Navigation and terrain analyses in remote areas such as the Greenlandic arctic are difficult due to the lack of large-scale cartographic products. Existing maps of the Kangerlussuaq area are at scales of 1:100,000, or less, with 25-meter contours. Better detailed maps are needed for watershed delineation, predicting stream locations, and effective spatial distribution of sample sites. Additionally, a basemap is necessary to facilitate the presentation and recognition of spatial trends that may be present in sample data. Such maps can be created, hydrologically analyzed, and taken to the field for testing using ASTER Global Digital Elevation Models, Landsat 7 satellite imagery, an iPhone, and the ArcGIS 10.0 suite.

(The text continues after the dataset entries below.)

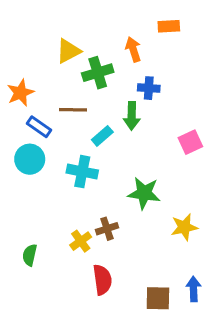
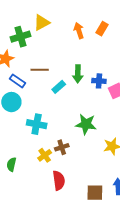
orange rectangle: (169, 26) -> (102, 29), moved, turned -56
yellow triangle: (68, 51) -> (42, 23), moved
green cross: (98, 73) -> (20, 37), moved
blue cross: (149, 88) -> (99, 81), moved
cyan cross: (82, 172) -> (37, 124), moved

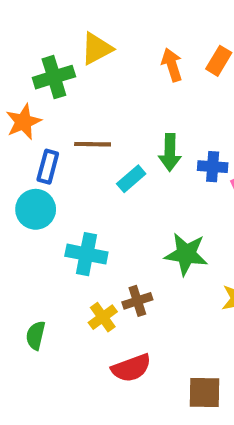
blue rectangle: (17, 81) -> (48, 167), turned 70
red semicircle: (59, 180) -> (131, 368), turned 78

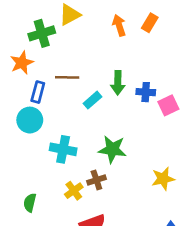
green star: (186, 254) -> (112, 149), moved

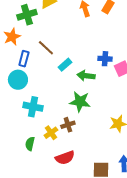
brown line: (67, 77) -> (46, 48), turned 42
green arrow: (118, 83) -> (86, 76), moved, turned 96
cyan cross: (63, 149) -> (33, 107), moved
green semicircle: (30, 203) -> (30, 144), moved

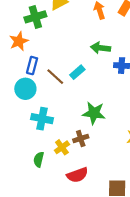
brown line: (46, 48) -> (55, 77), moved
green arrow: (86, 76) -> (101, 48), moved

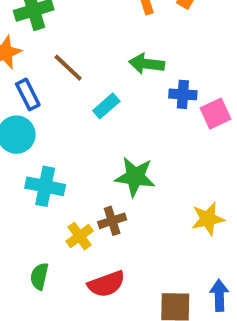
blue rectangle: (32, 66) -> (28, 94), turned -42
brown line: (55, 77) -> (68, 68), moved
green semicircle: (39, 160) -> (39, 276), moved

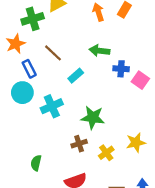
pink square: (215, 114) -> (140, 80), turned -30
cyan cross: (45, 186) -> (52, 106), moved, turned -35
yellow cross: (80, 236) -> (106, 153), moved
green semicircle: (39, 276) -> (36, 163), moved

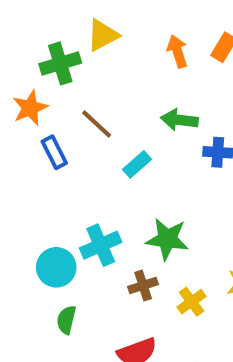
cyan circle: (22, 93) -> (56, 267), moved
cyan cross: (52, 106) -> (101, 245), moved

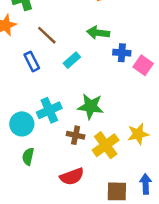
blue rectangle: (54, 152) -> (32, 61), moved
brown cross: (143, 285) -> (76, 135), turned 30
yellow cross: (192, 302) -> (106, 145), size x1.5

For work around the Kangerlussuaq region in Greenland, 10-meter contours were interpolated using ArcGIS’s standard functions. Stream locations and relative sizes were modeled using a custom built toolbox and Python scripting. Watersheds were delineated using the included hydrology toolset and classified as either proglacial or deglaciated using Landsat imagery composed to maximize thermal and visual contrast. These newly created maps were loaded into Avenza PDF Maps on an iPhone 5 and used for field data collection, compilation (e.g. location, water sample parameters, sample site photographs) and ground-truthing of predicted hydrology. Maps created contained hydrologic data not commercially available and could be easily tailored for the task at hand. In July 2013, the improved maps were taken to the field for ground-truthing and were used to identify water sampling sites. Watershed delineation proved to be significantly more accurate than predicting stream location, likely due to the seasonal nature of arctic rivers. Potentially flowing watersheds could therefore be identified in advance, greatly streamlining the water sample selection process. Enhanced contour intervals facilitated ease of navigation to selected sample sites. The generated maps lacked local names and reference points, a feature that future cartographic products could certainly benefit from. The iPhone proved to be a powerful field data collection tool as it updated position in real time on the created maps and streamlined digital data entry and publication of georeferenced data tables and photos to Dropbox and Google Earth.